Martin Heidegger nel mondo, con gli altri, in una foto del 1960.
Questo commercio quotidiano con il mondo implica una «immedesimazione» che «ha per lo più il carattere dello smarrimento nella pubblicità del 'si'», ossia un’esistenza anonima e impersonale che costituisce uno «stato di deiezione», uno scadimento in cui ognuno si uniforma a ciò che si pensa, si dice, si fa, dove il sapere e il discorso diventano curiosità, chiacchiera ed equivoco. In altre parole, l’inautenticità è la condizione prevalente della quotidianità umana, nella quale vige una «comprensione media» delle cose a cui non ci si può sottrarre. E questa deiezione è costitutiva, non dev’essere intesa come «‘caduta’ da uno ‘stato originario’ più puro e più alto», come qualcosa che «il progredire della civiltà umana potrebbe un giorno annullare». Ma se è così, in che modo potremmo attingere l’autenticità?
La risposta di Heidegger è categorica: se l’esistenza è possibilità, è innegabile che «la possibilità più propria, incondizionata e insuperabile» dell’essere umano sia la morte.
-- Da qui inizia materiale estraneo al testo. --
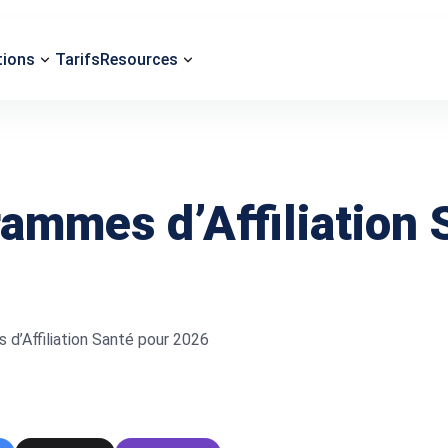
tions
Tarifs
Resources
rammes d’Affiliation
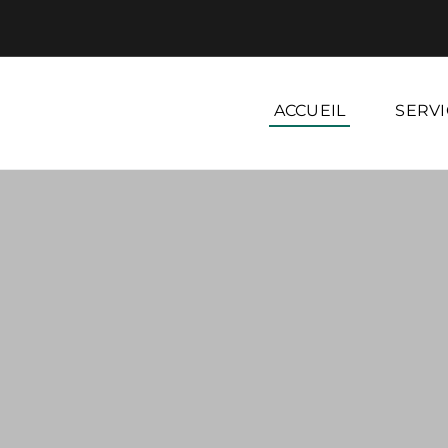
ACCUEIL
SERVI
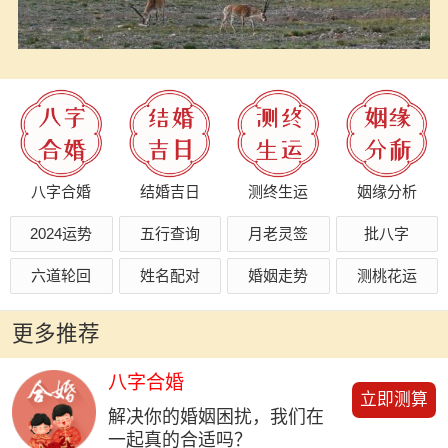
八字合婚
结婚吉日
测终生运
姻缘分析
2024运势
五行查询
月老灵签
批八字
六道轮回
姓名配对
婚姻走势
测桃花运
更多推荐
八字合婚
立即测算
解决你的婚姻困扰，我们在
一起真的合适吗？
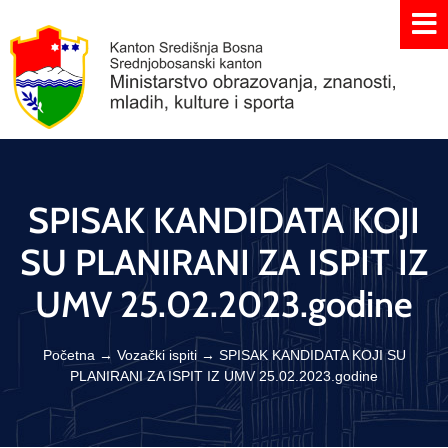
SPISAK KANDIDATA KOJI
SU PLANIRANI ZA ISPIT IZ
UMV 25.02.2023.godine
Početna
→
Vozački ispiti
→
SPISAK KANDIDATA KOJI SU
PLANIRANI ZA ISPIT IZ UMV 25.02.2023.godine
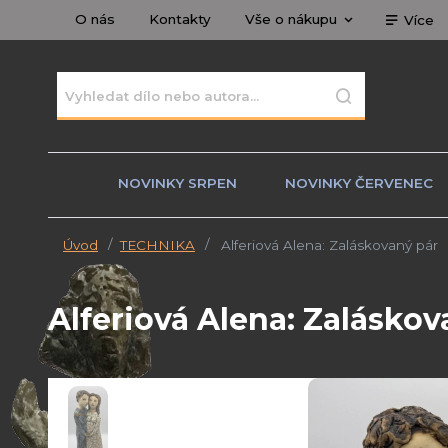
O nás
Kontakty
Vše o nákupu
Více
NOVINKY SRPEN
NOVINKY ČERVENEC
Úvod
TECHNIKA
Alferiová Alena: Zaláskovaný pár
Alferiová Alena: Zaláskov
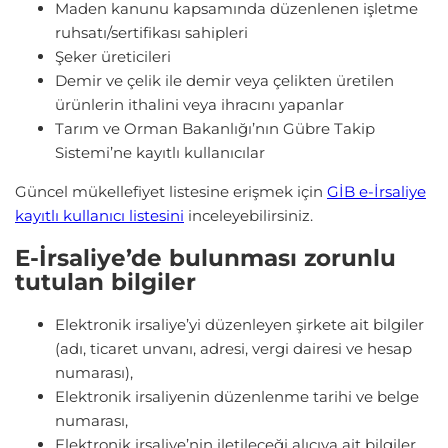
Maden kanunu kapsamında düzenlenen işletme
ruhsatı/sertifikası sahipleri
Şeker üreticileri
Demir ve çelik ile demir veya çelikten üretilen
ürünlerin ithalini veya ihracını yapanlar
Tarım ve Orman Bakanlığı’nın Gübre Takip
Sistemi’ne kayıtlı kullanıcılar
Güncel mükellefiyet listesine erişmek için
GİB e-İrsaliye
kayıtlı kullanıcı listesini
inceleyebilirsiniz.
E-İrsaliye’de bulunması zorunlu
tutulan bilgiler
Elektronik irsaliye’yi düzenleyen şirkete ait bilgiler
(adı, ticaret unvanı, adresi, vergi dairesi ve hesap
numarası),
Elektronik irsaliyenin düzenlenme tarihi ve belge
numarası,
Elektronik irsaliye’nin iletileceği alıcıya ait bilgiler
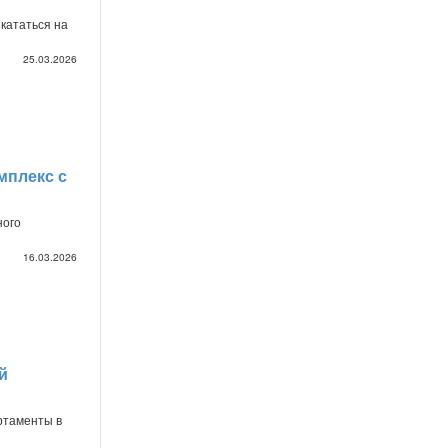
 кататься на
25.03.2026
мплекс с
ного
16.03.2026
й
ртаменты в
Perciò l’unica esistenza autentica possibile è un «essere-per-la-morte», ossia «precorrere» la morte, anticiparla – il che ovviamente non vuol dire togliersi la vita, bensì assumere con «risolutezza» questa «possibilità della pura e semplice impossibilità dell’Esserci» come orizzonte esistenziale, riconoscendo le possibilità molteplici e concrete della vita quotidiana come limitate e precarie, senza fossilizzarsi e disperdersi in alcuna di esse ma scegliendole come proprie, e rimanendo sempre progettualmente aperti.
Nell’esistenza inautentica e anonima del ‘si’, le possibilità non sono realmente tali, perché non sono davvero scelte bensì subìte, e la morte viene esorcizzata e resa anch’essa impersonale: ‘si’ muore, ma «di volta in volta, non sono io». L’esistenza inautentica è un eterno e vuoto presente in cui la finitezza dell’esistenza viene rifiutata e mascherata attraverso la chiacchiera, e la situazione emotiva dell’angoscia, che rivela questa finitezza, viene sostituita da una generica e banale paura. Vivere per la morte, invece, è avere il coraggio dell’angoscia di fronte al nulla, accettare radicalmente la propria mortalità. E solo questo, a ben vedere, rende davvero possibili le altre possibilità e pienamente libere e responsabili le nostre scelte e l’intera esistenza: in una vita pensata come eterna ogni scelta sarebbe indifferente, perché sempre rimediabile.
Non una ricetta ‘facile e veloce’ per la vita felice, indubbiamente, ma nessuna prospettiva radicale lo è – e di Heidegger tutto si può dire fuor che non sia radicale.